WORK TO BE COMPLETED: Reproduce each entry below verbatim.

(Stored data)

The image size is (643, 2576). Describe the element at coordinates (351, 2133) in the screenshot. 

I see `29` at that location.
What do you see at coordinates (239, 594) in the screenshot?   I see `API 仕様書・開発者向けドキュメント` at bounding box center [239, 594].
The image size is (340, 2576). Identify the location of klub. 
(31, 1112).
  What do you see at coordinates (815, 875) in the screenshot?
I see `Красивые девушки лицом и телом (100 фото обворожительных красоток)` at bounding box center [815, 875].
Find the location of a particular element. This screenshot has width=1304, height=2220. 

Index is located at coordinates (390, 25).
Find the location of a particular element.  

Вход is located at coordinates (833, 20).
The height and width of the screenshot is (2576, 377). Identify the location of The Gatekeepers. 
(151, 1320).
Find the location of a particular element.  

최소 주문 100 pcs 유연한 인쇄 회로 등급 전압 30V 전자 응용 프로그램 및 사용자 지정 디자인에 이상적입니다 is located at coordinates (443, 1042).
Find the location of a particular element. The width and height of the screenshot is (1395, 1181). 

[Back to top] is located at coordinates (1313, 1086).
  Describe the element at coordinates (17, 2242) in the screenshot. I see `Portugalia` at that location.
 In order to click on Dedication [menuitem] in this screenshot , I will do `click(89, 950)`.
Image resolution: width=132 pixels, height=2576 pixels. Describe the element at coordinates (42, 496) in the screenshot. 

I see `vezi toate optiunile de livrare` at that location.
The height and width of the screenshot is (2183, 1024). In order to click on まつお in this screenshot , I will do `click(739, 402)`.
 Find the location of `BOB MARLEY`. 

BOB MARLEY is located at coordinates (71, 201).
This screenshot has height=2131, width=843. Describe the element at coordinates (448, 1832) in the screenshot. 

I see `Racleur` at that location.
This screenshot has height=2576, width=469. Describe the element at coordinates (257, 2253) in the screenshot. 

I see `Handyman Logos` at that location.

TASK SOLUTION:
The image size is (643, 2576). Describe the element at coordinates (351, 2133) in the screenshot. 

I see `29` at that location.
What do you see at coordinates (239, 594) in the screenshot?   I see `API 仕様書・開発者向けドキュメント` at bounding box center [239, 594].
The image size is (340, 2576). Identify the location of klub. 
(31, 1112).
  What do you see at coordinates (815, 875) in the screenshot?
I see `Красивые девушки лицом и телом (100 фото обворожительных красоток)` at bounding box center [815, 875].
Find the location of a particular element. This screenshot has width=1304, height=2220. 

Index is located at coordinates (390, 25).
Find the location of a particular element.  

Вход is located at coordinates (833, 20).
The height and width of the screenshot is (2576, 377). Identify the location of The Gatekeepers. 
(151, 1320).
Find the location of a particular element.  

최소 주문 100 pcs 유연한 인쇄 회로 등급 전압 30V 전자 응용 프로그램 및 사용자 지정 디자인에 이상적입니다 is located at coordinates (443, 1042).
Find the location of a particular element. The width and height of the screenshot is (1395, 1181). 

[Back to top] is located at coordinates (1313, 1086).
  Describe the element at coordinates (17, 2242) in the screenshot. I see `Portugalia` at that location.
 In order to click on Dedication [menuitem] in this screenshot , I will do `click(89, 950)`.
Image resolution: width=132 pixels, height=2576 pixels. Describe the element at coordinates (42, 496) in the screenshot. 

I see `vezi toate optiunile de livrare` at that location.
The height and width of the screenshot is (2183, 1024). In order to click on まつお in this screenshot , I will do `click(739, 402)`.
 Find the location of `BOB MARLEY`. 

BOB MARLEY is located at coordinates (71, 201).
This screenshot has height=2131, width=843. Describe the element at coordinates (448, 1832) in the screenshot. 

I see `Racleur` at that location.
This screenshot has height=2576, width=469. Describe the element at coordinates (257, 2253) in the screenshot. 

I see `Handyman Logos` at that location.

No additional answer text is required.